Это еще одна новость у нас – он кричит. Разумеется, если не безмолвствует. Сначала это бесило меня, я не люблю крика; если человек хочет тебя услышать, он услышит даже твой шепот, если же не хочет – любой крик бесполезен. Почти десять лет служу я у Джема и не помню, чтобы он когда-либо так обращался со мной. Из-за любого пустяка повышает голос, его раздражают мои движения, мое отсутствие или присутствие, мои короткие замечания относительно погоды или еды.
«Отчего он не признается, что ненавидит меня?» – спросил я себя сегодня. Отчего! А отчего я не признаюсь, что ненавижу его, это бревно, поваленное на моем пути, причину всех моих злосчастий? Презрительное сострадание, сочувственная досада, духовное отчуждение – каких только сложных названий не придумали мы для такого чувства, как ненависть!
Да, я понял: не будь Джема, я оказался бы в ином положении и в ином месте. Излишне перечислять, кем и где бы я был, бесчисленные возможности открыты любому, если только ты сам – сам! – не принесешь себя в жертву какому-то мнимому божеству. Назови его искусством, единомыслием, любовью – все равно! У всех божеств, коим мы поклоняемся, есть то общее, что все они мнимые.
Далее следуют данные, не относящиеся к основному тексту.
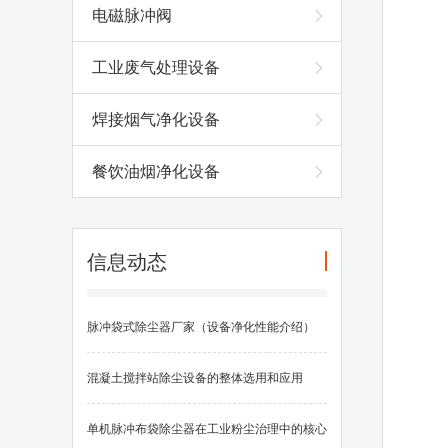
电磁脉冲阀
工业废气处理设备
焊接烟气净化设备
餐饮油烟净化设备
信息动态
脉冲袋式除尘器厂家（设备净化性能介绍）
混凝土搅拌站除尘设备的整体选用和应用
单机脉冲布袋除尘器在工业粉尘治理中的核心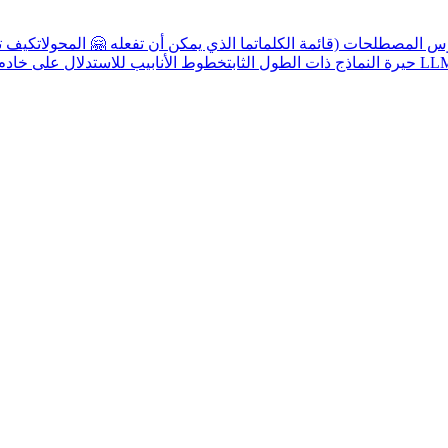
س المصطلحات (قائمة الكلمات
ما الذي يمكن أن تفعله 🤗 المحولات
كيف تح
دة القصوى من LLMs
حيرة النماذج ذات الطول الثابت
خطوط الأنابيب للاستدلال على خادم ا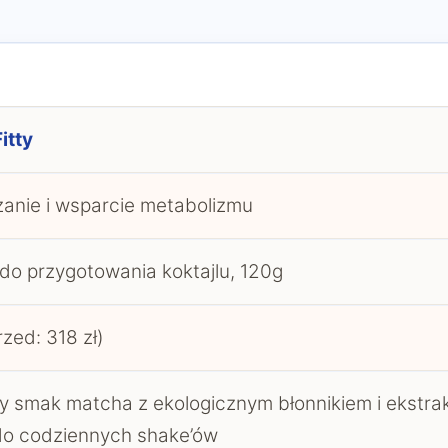
itty
anie i wsparcie metabolizmu
do przygotowania koktajlu, 120g
rzed: 318 zł)
y smak matcha z ekologicznym błonnikiem i ekstrakt
do codziennych shake’ów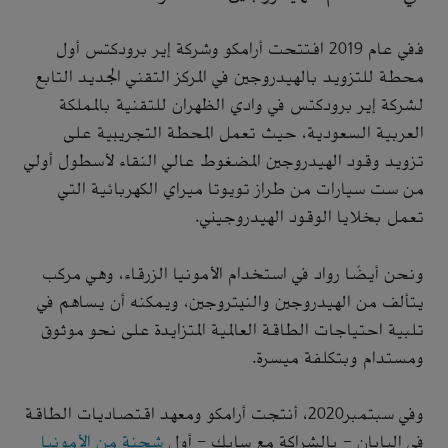
ففي عام 2019 افتتحت أرامكو وشركة إير برودكتس أول
محطة للتزويد بالهيدروجين في المركز التقني الجديد التابع
لشركة إير برودكتس في وادي الظهران للتقنية بالمملكة
العربية السعودية، حيث تعمل المحطة التجريبية على
تزويد وقود الهيدروجين المضغوط عالي النقاء لأسطول أولي
من ست سيارات من طراز تويوتا ميراي الكهربائية التي
تعمل بخلايا الوقود الهيدروجيني.
ونحن أيضًا رواد في استخدام الأمونيا الزرقاء، وهي مركب
يتألف من الهيدروجين والنيتروجين، ويمكنه أن يساهم في
تلبية احتياجات الطاقة العالمية المتزايدة على نحو موثوق
ومستدام وبتكلفة ميسرة.
وفي سبتمبر2020، أنتجت أرامكو ومعهد اقتصاديات الطاقة
في اليابان - بالشراكة مع سابك – أول
شحنة من الأمونيا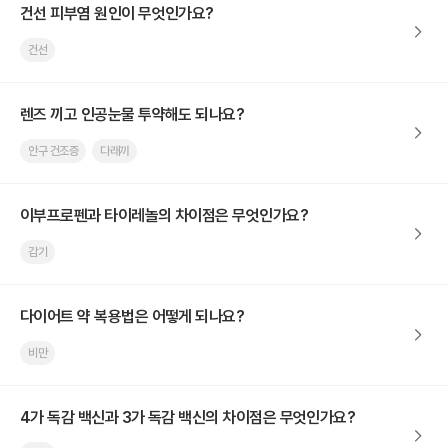
건선 피부염 원인이 무엇인가요?
건선
렌즈 끼고 인공눈물 투약해도 되나요?
안구 건조증
다래끼
이부프로펜과 타이레놀의 차이점은 무엇인가요?
감기
다이어트 약 복용법은 어떻게 되나요?
비만
4가 독감 백신과 3가 독감 백신의 차이점은 무엇인가요?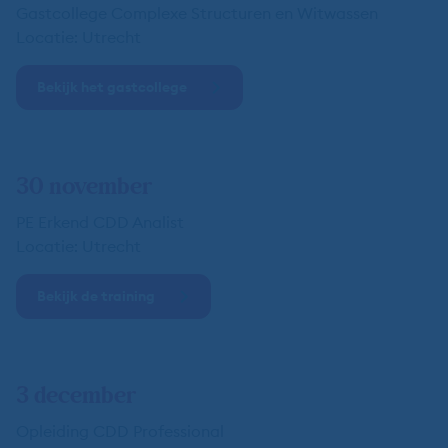
Gastcollege Complexe Structuren en Witwassen
Locatie: Utrecht
Bekijk het gastcollege
30 november
PE Erkend CDD Analist
Locatie: Utrecht
Bekijk de training
3 december
Opleiding CDD Professional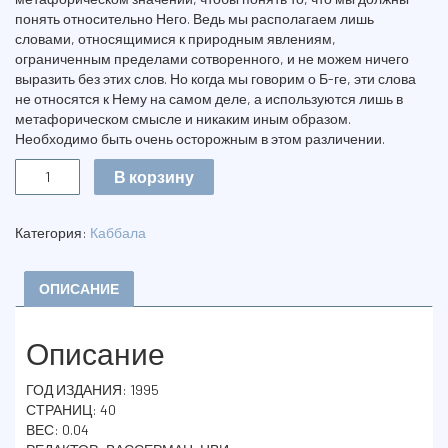
понять относительно Него. Ведь мы располагаем лишь
словами, относящимися к природным явлениям,
ограниченным пределами сотворенного, и не можем ничего
выразить без этих слов. Но когда мы говорим о Б-ге, эти слова
не относятся к Нему на самом деле, а используются лишь в
метафорическом смысле и никаким иным образом.
Необходимо быть очень осторожным в этом различении.
Количество
В корзину
ОСНОВЫ
Категория:
Каббала
ОПИСАНИЕ
Описание
ГОД ИЗДАНИЯ: 1995
СТРАНИЦ: 40
ВЕС: 0.04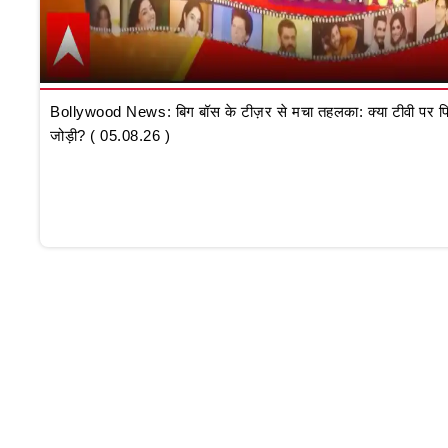
Bollywood News: बिग बॉस के टीज़र से मचा तहलका: क्या टीवी पर फि
जोड़ी? ( 05.08.26 )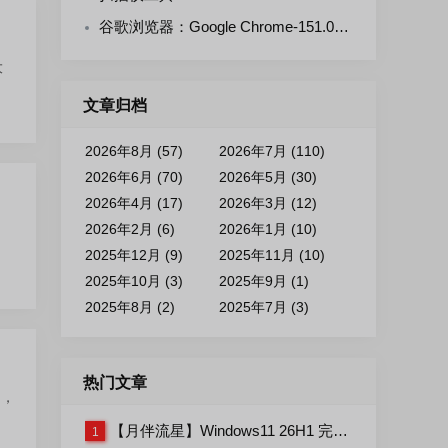
谷歌浏览器：Google Chrome-151.0.7922.109 官方正式版+便携增强版
大
文章归档
2026年8月 (57)
2026年7月 (110)
2026年6月 (70)
2026年5月 (30)
2026年4月 (17)
2026年3月 (12)
2026年2月 (6)
2026年1月 (10)
2025年12月 (9)
2025年11月 (10)
2025年10月 (3)
2025年9月 (1)
2025年8月 (2)
2025年7月 (3)
热门文章
购，
【月伴流星】Windows11 26H1 完整+适量精简多合一安装版2026.07
1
Мне тридцать два года. Быть может, еще не поздно…
27. XII. 1488
Уже несколько дней при нас находится некий Антуан де Жимель, молодой человек из мелких дворян. «Не усиливают ли королевскую стражу?» – думаю я. Впрочем, Антуан присоединился не к ней, а к братии – я часто вижу его в обществе монахов. Те крайне предупредительны к нему. Что бы это могло означать?
Эти размышления – что может означать то или иное – превращаются для меня в такую же необходимость, как для Джема игра в шахматы с обезьяной. Малейшая перемена в Бурганефе служит на протяжении недель пищей для моего ума. Вот, например, загадка: вчера вечером после церковной службы все, кроме караульных, сошлись в церкви – и монахи, и рыцари. После этого брат Бланшфор прошел мимо меня с самым похоронным видом. «Что-то у них не ладится», – догадался я.
В сущности, отчего я так уверен, что нам не грозит близкий конец? Это ровным счетом ничего не изменит в нашем существовании – заточение лишь последний шаг перед смертью. В какой из ближайших вечеров будет решено покончить с нами? И требуется ли принимать такое решение сообща? Подобные дела лучше всего обделываются в одиночку. Убийца отправит нас на тот свет без угрызений совести – мы опостылели даже нашим тюремщикам.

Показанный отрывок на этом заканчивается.